▶ [What to work on]:
Retrieve every line of the data holding the word "Microsoft".

▶ [Extracted entries]:
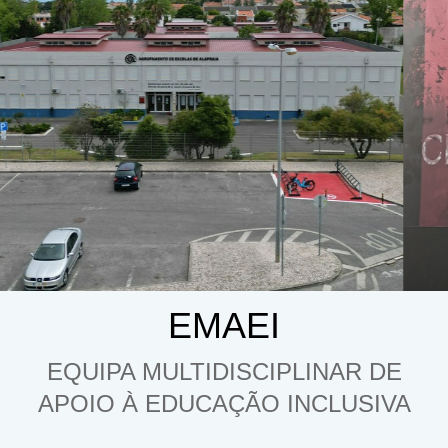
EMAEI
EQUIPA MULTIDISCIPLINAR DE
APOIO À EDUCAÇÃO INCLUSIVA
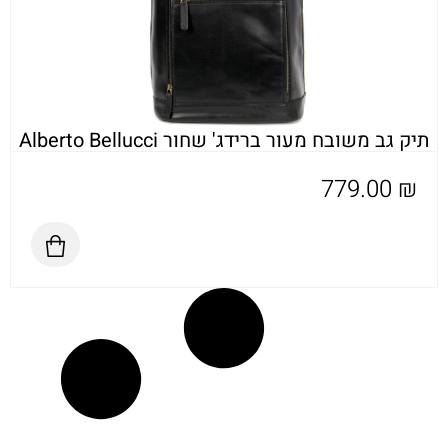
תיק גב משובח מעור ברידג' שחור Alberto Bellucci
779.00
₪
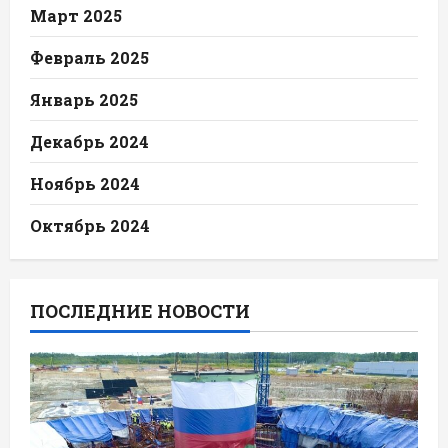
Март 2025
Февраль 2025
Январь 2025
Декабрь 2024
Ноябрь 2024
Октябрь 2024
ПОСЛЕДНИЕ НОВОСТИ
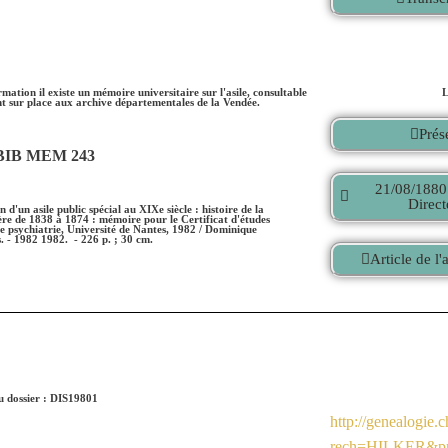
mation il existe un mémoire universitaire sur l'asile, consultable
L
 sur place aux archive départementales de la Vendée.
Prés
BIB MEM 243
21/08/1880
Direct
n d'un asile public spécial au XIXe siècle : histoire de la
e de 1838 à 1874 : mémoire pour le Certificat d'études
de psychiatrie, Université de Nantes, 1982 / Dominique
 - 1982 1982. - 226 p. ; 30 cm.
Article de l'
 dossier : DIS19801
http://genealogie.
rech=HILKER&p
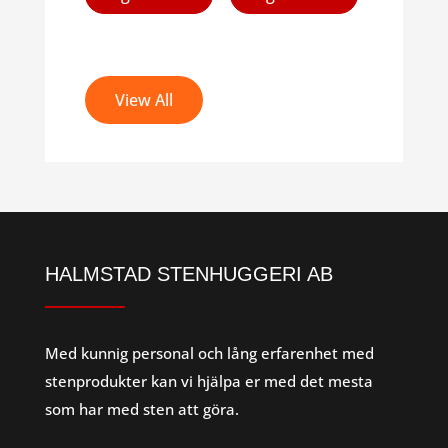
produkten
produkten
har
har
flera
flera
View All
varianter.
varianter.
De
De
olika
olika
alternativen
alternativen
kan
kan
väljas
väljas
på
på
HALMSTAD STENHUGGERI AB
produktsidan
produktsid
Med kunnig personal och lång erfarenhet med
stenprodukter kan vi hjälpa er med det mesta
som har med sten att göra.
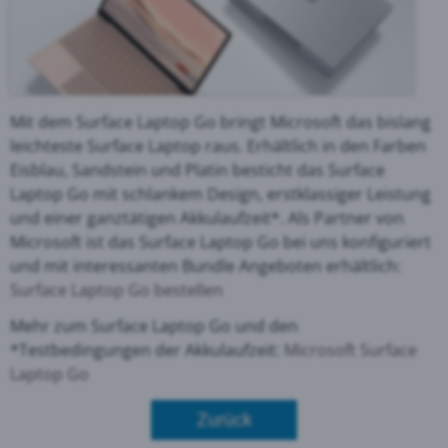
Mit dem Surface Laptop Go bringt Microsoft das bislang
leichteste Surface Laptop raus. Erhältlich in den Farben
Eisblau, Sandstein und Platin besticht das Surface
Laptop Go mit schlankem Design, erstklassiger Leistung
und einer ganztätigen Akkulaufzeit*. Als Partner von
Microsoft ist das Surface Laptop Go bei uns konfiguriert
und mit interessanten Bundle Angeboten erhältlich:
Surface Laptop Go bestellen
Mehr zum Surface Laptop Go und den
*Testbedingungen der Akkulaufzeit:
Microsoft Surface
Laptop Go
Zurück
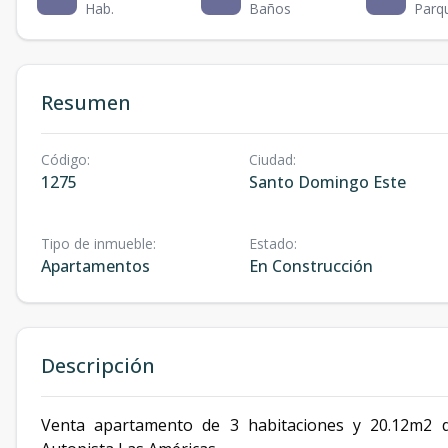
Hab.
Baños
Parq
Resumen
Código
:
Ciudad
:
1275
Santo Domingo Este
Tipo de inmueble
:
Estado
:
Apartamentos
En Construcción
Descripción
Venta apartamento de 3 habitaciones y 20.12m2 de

▶ [Solved problem]:
Mit dem Surface Laptop Go bringt Microsoft das bislang
Microsoft ist das Surface Laptop Go bei uns konfiguriert
Microsoft Surface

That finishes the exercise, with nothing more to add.